(Document understanding data)
◆ ◆ ◆ ◆ ◆

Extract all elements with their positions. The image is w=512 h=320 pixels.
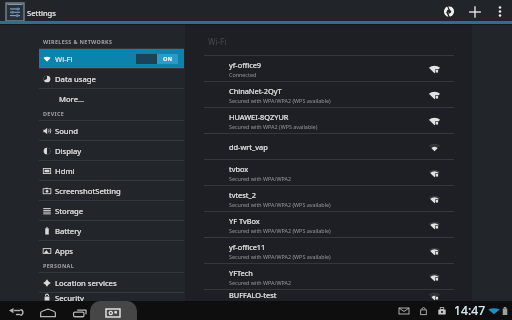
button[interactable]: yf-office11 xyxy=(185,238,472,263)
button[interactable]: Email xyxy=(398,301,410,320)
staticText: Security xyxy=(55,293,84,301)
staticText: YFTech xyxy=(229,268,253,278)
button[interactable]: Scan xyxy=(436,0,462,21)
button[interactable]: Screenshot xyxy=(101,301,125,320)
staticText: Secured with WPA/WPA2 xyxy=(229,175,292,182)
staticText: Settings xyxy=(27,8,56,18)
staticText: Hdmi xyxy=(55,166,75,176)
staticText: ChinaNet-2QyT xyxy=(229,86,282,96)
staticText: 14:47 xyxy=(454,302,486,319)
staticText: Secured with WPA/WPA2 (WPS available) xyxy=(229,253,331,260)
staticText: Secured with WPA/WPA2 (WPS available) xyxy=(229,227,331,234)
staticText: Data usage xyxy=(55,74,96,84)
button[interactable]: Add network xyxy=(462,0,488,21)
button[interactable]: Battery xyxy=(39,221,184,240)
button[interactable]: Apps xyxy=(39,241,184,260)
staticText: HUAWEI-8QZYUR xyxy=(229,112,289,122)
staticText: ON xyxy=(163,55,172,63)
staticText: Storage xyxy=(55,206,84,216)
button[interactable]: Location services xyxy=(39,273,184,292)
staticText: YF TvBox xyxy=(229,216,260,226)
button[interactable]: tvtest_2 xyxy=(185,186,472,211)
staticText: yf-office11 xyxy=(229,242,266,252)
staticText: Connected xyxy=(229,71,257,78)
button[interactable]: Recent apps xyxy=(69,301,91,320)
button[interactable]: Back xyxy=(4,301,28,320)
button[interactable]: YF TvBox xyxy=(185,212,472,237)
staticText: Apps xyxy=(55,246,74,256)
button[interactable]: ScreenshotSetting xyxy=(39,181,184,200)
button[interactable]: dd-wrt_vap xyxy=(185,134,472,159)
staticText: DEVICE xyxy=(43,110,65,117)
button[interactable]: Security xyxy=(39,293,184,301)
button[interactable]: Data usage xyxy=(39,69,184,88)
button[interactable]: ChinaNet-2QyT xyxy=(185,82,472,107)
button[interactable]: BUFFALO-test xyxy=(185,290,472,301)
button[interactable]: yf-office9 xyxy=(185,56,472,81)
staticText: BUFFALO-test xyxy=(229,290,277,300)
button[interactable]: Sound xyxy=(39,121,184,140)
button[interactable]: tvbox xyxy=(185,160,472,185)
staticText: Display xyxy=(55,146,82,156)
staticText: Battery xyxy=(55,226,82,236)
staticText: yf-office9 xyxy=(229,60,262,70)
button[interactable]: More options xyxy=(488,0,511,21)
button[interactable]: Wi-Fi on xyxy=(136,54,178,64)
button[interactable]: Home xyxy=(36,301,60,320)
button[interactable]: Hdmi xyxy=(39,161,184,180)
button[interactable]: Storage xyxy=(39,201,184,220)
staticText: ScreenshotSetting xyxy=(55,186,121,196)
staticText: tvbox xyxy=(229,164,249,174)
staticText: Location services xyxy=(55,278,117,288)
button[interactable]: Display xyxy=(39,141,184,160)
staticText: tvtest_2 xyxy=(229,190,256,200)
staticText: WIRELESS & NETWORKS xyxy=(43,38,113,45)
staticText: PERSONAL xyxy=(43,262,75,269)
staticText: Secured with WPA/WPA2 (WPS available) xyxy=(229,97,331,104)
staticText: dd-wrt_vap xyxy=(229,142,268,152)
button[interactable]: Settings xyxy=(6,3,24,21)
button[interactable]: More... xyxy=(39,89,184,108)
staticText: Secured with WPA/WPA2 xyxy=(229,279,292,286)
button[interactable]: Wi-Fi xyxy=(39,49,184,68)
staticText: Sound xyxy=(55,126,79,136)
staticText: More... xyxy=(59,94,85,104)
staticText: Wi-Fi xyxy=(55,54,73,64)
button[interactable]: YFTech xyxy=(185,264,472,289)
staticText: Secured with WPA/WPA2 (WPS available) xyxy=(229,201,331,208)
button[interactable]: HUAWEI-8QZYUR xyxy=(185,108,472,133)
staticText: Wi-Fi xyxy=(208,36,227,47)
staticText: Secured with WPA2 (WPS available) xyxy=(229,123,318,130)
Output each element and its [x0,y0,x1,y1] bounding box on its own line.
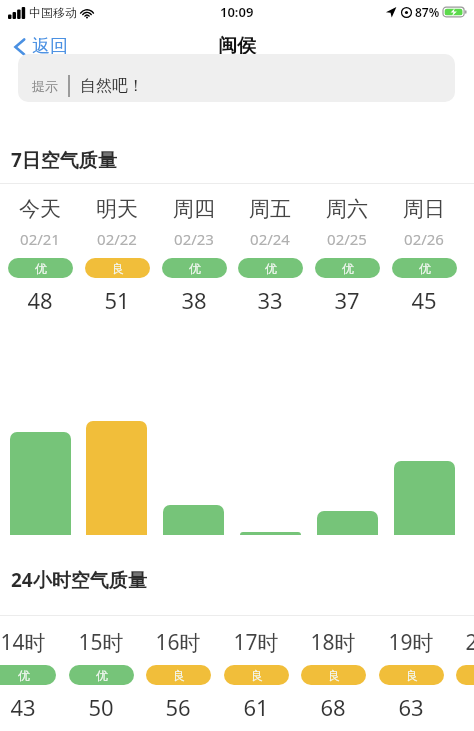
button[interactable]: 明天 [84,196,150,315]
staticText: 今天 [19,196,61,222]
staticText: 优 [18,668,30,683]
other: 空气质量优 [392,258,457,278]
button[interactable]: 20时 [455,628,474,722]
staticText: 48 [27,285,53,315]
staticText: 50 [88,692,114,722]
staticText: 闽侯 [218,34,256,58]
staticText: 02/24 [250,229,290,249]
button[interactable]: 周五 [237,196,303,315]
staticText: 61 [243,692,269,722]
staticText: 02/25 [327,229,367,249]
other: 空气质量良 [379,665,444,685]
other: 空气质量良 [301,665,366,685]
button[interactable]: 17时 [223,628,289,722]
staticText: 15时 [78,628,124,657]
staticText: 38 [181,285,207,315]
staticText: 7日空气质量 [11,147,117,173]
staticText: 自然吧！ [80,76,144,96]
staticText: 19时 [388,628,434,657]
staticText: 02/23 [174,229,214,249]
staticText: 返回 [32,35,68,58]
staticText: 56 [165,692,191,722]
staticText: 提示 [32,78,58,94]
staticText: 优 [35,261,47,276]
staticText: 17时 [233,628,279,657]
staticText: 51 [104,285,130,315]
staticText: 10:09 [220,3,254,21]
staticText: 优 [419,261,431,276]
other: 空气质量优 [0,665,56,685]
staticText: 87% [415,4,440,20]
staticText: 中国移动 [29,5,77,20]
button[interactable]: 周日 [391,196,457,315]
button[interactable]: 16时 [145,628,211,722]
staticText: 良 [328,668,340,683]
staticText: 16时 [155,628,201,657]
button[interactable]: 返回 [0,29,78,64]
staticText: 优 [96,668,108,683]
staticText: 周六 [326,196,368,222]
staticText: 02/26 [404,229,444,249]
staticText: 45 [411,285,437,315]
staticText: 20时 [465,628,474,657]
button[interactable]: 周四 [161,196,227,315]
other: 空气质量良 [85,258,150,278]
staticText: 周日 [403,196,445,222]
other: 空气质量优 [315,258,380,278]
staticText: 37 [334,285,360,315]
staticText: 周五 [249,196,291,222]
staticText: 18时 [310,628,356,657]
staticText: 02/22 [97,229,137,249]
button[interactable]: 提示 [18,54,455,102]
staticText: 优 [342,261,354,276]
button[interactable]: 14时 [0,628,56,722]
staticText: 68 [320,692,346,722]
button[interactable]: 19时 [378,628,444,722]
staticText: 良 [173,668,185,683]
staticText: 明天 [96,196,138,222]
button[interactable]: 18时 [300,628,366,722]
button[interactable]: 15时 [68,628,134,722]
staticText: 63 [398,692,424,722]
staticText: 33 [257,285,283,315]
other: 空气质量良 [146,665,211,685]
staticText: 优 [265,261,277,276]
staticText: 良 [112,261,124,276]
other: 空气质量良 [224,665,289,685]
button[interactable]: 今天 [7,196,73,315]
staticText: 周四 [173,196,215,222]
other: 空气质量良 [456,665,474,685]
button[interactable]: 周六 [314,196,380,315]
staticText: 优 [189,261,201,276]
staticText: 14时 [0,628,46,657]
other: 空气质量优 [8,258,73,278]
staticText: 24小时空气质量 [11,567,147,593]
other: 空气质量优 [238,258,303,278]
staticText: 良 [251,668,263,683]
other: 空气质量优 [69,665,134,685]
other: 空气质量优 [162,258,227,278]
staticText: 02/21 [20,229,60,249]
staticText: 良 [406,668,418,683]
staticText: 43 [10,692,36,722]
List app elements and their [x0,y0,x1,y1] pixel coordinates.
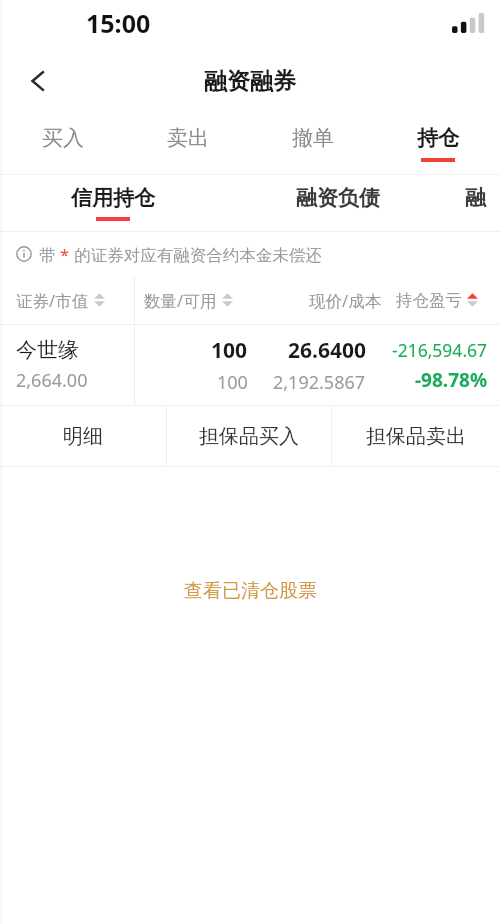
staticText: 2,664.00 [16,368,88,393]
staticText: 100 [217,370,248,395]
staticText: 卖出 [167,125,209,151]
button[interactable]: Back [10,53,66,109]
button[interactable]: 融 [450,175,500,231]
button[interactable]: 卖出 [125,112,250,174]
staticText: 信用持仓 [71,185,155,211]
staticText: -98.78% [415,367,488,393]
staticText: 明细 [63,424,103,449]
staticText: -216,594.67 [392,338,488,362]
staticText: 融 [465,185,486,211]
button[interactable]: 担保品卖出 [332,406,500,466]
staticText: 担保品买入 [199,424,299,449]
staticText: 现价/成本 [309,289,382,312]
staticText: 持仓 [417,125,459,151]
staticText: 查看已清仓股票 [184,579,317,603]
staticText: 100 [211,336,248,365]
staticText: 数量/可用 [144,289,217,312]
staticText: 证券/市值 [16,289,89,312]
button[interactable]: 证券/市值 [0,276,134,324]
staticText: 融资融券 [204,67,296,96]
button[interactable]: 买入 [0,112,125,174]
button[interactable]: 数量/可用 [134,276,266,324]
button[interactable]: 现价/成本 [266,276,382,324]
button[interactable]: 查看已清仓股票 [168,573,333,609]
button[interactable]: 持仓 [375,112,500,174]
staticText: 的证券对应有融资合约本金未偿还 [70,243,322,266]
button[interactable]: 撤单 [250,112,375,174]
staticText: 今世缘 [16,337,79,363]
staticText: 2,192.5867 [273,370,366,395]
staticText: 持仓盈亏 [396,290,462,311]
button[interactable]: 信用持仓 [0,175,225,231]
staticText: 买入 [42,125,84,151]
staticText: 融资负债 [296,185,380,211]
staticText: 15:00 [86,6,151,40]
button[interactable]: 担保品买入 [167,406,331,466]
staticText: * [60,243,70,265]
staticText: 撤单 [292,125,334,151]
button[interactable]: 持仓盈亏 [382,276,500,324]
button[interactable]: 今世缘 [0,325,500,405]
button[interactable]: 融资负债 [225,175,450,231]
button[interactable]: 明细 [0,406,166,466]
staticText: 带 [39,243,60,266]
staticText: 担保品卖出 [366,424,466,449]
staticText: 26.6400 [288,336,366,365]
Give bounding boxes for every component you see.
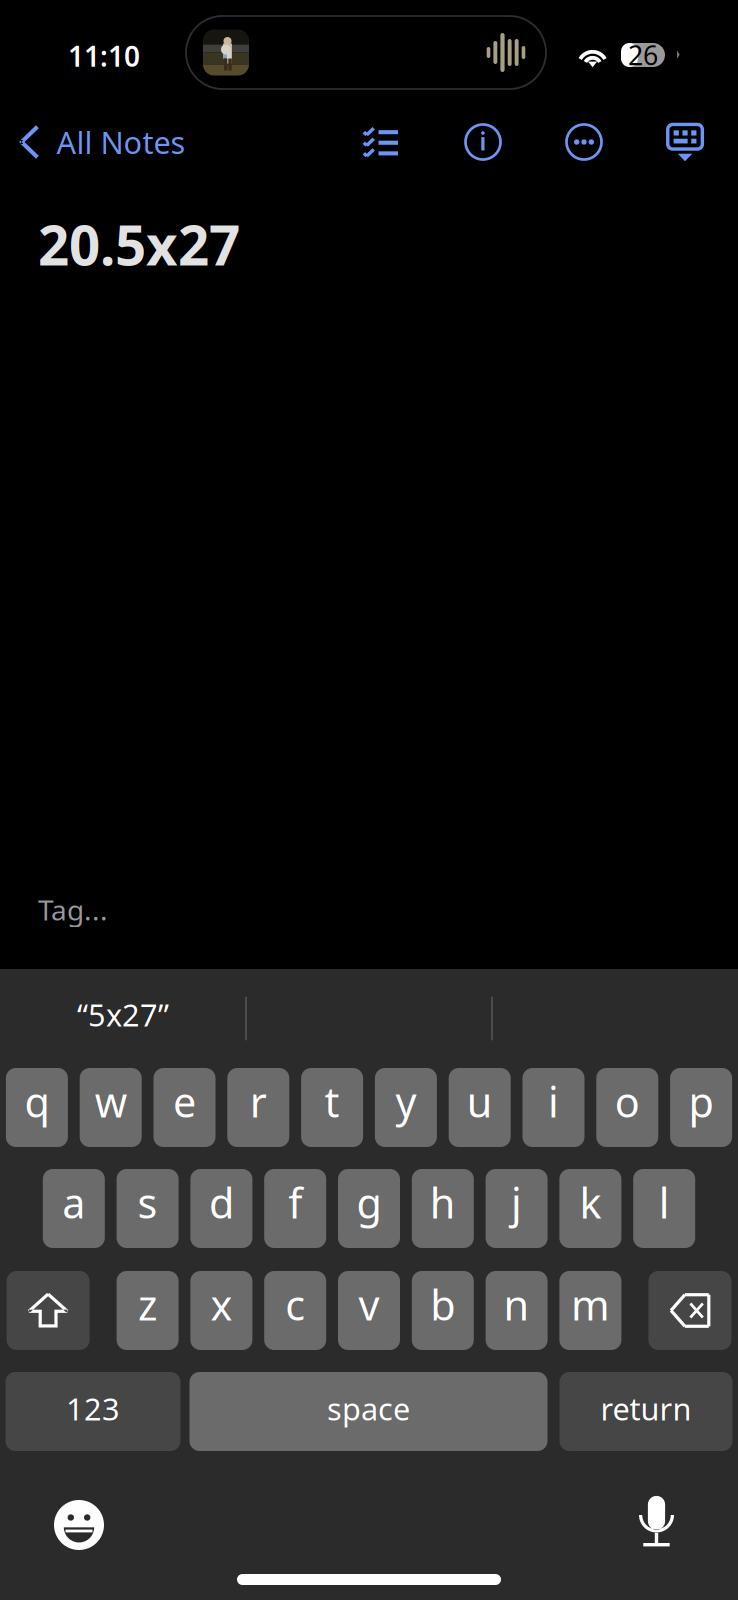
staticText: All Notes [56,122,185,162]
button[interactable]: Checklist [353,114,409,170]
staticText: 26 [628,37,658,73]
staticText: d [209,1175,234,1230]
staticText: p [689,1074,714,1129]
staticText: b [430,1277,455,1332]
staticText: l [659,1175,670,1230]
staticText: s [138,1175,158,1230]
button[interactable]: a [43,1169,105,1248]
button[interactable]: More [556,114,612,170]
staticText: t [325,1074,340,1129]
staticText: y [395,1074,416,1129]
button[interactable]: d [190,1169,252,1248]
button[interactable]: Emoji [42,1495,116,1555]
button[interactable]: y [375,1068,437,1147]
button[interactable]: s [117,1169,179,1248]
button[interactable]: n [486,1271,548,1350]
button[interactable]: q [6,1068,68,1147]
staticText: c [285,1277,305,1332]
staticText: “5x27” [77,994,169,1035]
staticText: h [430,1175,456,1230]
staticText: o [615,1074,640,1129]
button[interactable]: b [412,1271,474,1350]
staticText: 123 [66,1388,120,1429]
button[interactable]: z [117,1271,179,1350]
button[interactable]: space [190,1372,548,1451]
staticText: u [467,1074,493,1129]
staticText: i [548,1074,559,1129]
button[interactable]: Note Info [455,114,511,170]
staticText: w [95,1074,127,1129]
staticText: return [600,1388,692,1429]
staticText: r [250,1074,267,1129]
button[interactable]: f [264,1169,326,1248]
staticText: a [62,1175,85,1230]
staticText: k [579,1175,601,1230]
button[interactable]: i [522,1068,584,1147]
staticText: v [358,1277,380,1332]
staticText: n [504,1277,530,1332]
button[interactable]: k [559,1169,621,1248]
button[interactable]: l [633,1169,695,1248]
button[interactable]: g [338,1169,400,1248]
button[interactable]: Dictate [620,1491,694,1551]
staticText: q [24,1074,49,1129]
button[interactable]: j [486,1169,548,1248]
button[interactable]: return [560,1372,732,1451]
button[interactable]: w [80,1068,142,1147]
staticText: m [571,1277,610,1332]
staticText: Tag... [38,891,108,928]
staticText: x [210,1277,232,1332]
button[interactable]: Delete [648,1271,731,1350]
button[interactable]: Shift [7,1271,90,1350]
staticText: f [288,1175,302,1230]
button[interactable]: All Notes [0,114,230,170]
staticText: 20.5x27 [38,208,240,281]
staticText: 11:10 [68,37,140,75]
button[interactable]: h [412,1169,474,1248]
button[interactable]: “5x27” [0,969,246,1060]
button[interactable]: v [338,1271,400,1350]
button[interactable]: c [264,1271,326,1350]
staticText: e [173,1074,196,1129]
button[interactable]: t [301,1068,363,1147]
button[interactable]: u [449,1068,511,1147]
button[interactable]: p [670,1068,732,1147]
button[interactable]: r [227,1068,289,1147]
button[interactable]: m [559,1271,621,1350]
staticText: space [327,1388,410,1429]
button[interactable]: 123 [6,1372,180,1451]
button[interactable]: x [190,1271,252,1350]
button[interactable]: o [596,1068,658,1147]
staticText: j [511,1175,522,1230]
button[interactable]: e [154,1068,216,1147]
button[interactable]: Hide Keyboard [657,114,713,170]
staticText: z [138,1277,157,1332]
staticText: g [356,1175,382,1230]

◆ ◆ ◆ ◆ ◆

*What to work on*
From the data above, copy each line where the string "Hdmi" appears.

*Answer for the task*
staticText: Hdmi xyxy=(55,166,75,176)
button[interactable]: Hdmi xyxy=(39,161,184,180)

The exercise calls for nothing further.